Finalmente, una cuestión muy importante, por la que creo que el estudio de su propuesta y sus implicaciones forma parte de las retóricas y poéticas de la vida civil es la distinción entre tipos de poderes que, a mi parecer, se encuentra presente en sus planteamientos. Si bien acepta el poder o autoridad que se impone por la fuerza, al momento de elaborar su teoría no plantea el recurso a un poder del mismo tipo para oponerse a él. No se trata del llamado a enfrentar fuerza con fuerza, las armas con las armas. Incluso si en última instancia se recurre a ellas, en el fondo no es eso de lo que se trata. Frente al un poder y control coercitivos de la fuerza y las armas, al-Mawardi opone uno de tipo moral-político: el de la religión y el ideal de vida que ella promueve. La desobediencia y resistencia a las leyes y mandatos de quienes se han impuesto por la fuerza se basa en la convicción interna de que se está prestando obediencia a un poder diferente de tipo superior, que no requiere la fuerza de las armas para imponerse y exigir obediencia.

Pero ¿acaso esto sólo se puede lograr mediante el recurso a los dogmas y preceptos de una religión como la islámica o de una religión en general? ¿Podemos hoy aspirar a fundar nuestras desobediencias a los poderes que se imponen o mantienen nada más que por la fuerza, el control o la coacción, en una convicción de este tipo sin necesidad de recurrir a una religión instituida, positiva, dogmática? ¿A qué podemos recurrir? ¿Podemos encontrar principios capaces de ser aceptados por todos como superiores e irrenunciables que provean de la convicción necesaria para hacer frente a los poderes que se imponen o mantiene por la fuerza y aceptar las consecuencias de ello?

1Curiosamente aquí se puede encontrar uno de los puntos que, en el plano de la práctica, resultaron más flacos en la propuesta de al-Mawardi.

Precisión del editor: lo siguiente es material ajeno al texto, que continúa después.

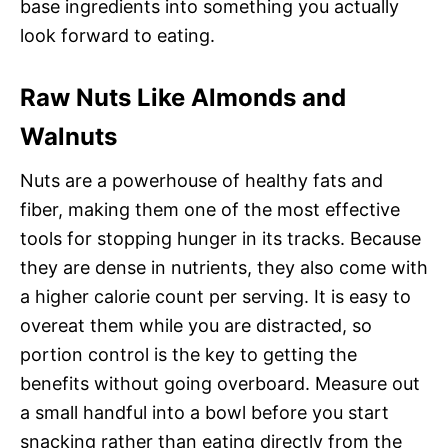
base ingredients into something you actually
look forward to eating.
Raw Nuts Like Almonds and
Walnuts
Nuts are a powerhouse of healthy fats and
fiber, making them one of the most effective
tools for stopping hunger in its tracks. Because
they are dense in nutrients, they also come with
a higher calorie count per serving. It is easy to
overeat them while you are distracted, so
portion control is the key to getting the
benefits without going overboard. Measure out
a small handful into a bowl before you start
snacking rather than eating directly from the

Él era un fiel musulmán hablando para otros musulmanes, pero a pesar de las coincidencias en puntos fundamentales, no hay que olvidar las grandes diferencias y desacuerdos existentes entre las distintas corrientes islámicas. Su propuesta difícilmente sería atractiva para las corrientes siíes o para los jariyíes, pero incluso dentro de las distintas corrientes sunníes seguramente habría desacuerdos importantes sobre su teoría. Él era jurista de la escuela Shafí, pero se sabe que tenía algunos conflictos con otros juristas importantes, especialmente de la escuela hanbalí, como Tayyib al-Tabari, que se opuso al nombramiento de al-Mawardi como juez de jueces. No parece casual que sus mayores conflictos fueran entablados con juristas pertenecientes a una escuela destacada por su insistencia en una interpretación lo más literal y apegada posible al texto coránico y a las tradiciones que se permitía pocas libertades en el uso del razonamiento analógico y rechazaba fuentes suplementarias del derecho, a diferencia de las escuelas malikí y hanafí.